WHAT TO DO:
Give every entry again, unchanged, and leave its images out.

::::

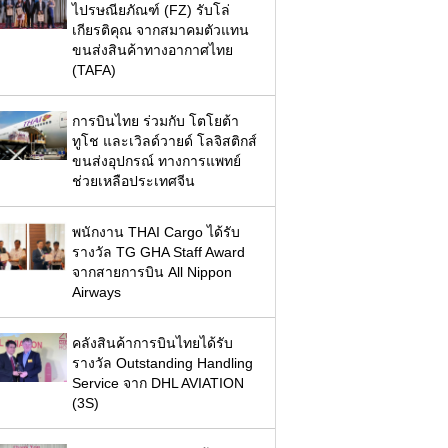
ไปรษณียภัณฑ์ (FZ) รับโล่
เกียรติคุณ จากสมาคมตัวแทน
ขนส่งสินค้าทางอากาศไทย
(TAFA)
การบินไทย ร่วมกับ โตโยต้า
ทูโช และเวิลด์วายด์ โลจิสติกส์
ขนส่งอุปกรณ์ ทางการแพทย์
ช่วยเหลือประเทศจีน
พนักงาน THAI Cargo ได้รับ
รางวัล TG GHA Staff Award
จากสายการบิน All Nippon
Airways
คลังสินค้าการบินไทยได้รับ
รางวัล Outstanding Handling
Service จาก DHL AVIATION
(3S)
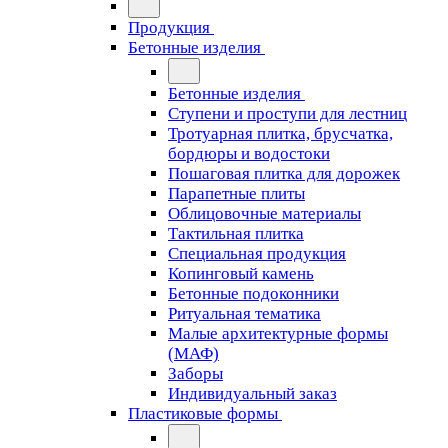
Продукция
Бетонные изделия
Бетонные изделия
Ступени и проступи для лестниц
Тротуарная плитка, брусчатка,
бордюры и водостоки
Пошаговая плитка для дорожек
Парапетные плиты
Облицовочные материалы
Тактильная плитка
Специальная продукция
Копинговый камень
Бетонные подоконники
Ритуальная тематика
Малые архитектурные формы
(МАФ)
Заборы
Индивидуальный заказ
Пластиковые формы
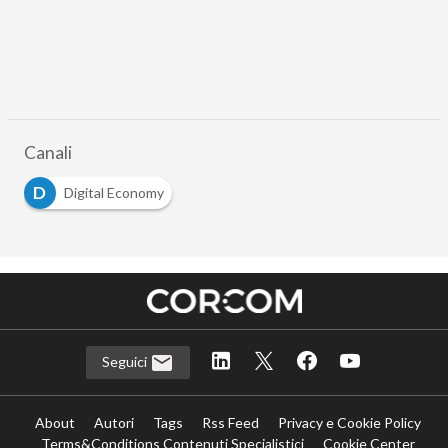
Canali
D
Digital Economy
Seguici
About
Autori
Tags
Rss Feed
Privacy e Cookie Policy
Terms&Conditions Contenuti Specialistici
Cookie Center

::::

YOUR SOLUTION:
ไปรษณียภัณฑ์ (FZ) รับโล่
เกียรติคุณ จากสมาคมตัวแทน
ขนส่งสินค้าทางอากาศไทย
(TAFA)
การบินไทย ร่วมกับ โตโยต้า
ทูโช และเวิลด์วายด์ โลจิสติกส์
ขนส่งอุปกรณ์ ทางการแพทย์
ช่วยเหลือประเทศจีน
พนักงาน THAI Cargo ได้รับ
รางวัล TG GHA Staff Award
จากสายการบิน All Nippon
Airways
คลังสินค้าการบินไทยได้รับ
รางวัล Outstanding Handling
Service จาก DHL AVIATION
(3S)
Продукция
Бетонные изделия
Бетонные изделия
Ступени и проступи для лестниц
Тротуарная плитка, брусчатка,
бордюры и водостоки
Пошаговая плитка для дорожек
Парапетные плиты
Облицовочные материалы
Тактильная плитка
Специальная продукция
Копинговый камень
Бетонные подоконники
Ритуальная тематика
Малые архитектурные формы
(МАФ)
Заборы
Индивидуальный заказ
Пластиковые формы
Canali
D
Digital Economy
Seguici
About
Autori
Tags
Rss Feed
Privacy e Cookie Policy
Terms&Conditions Contenuti Specialistici
Cookie Center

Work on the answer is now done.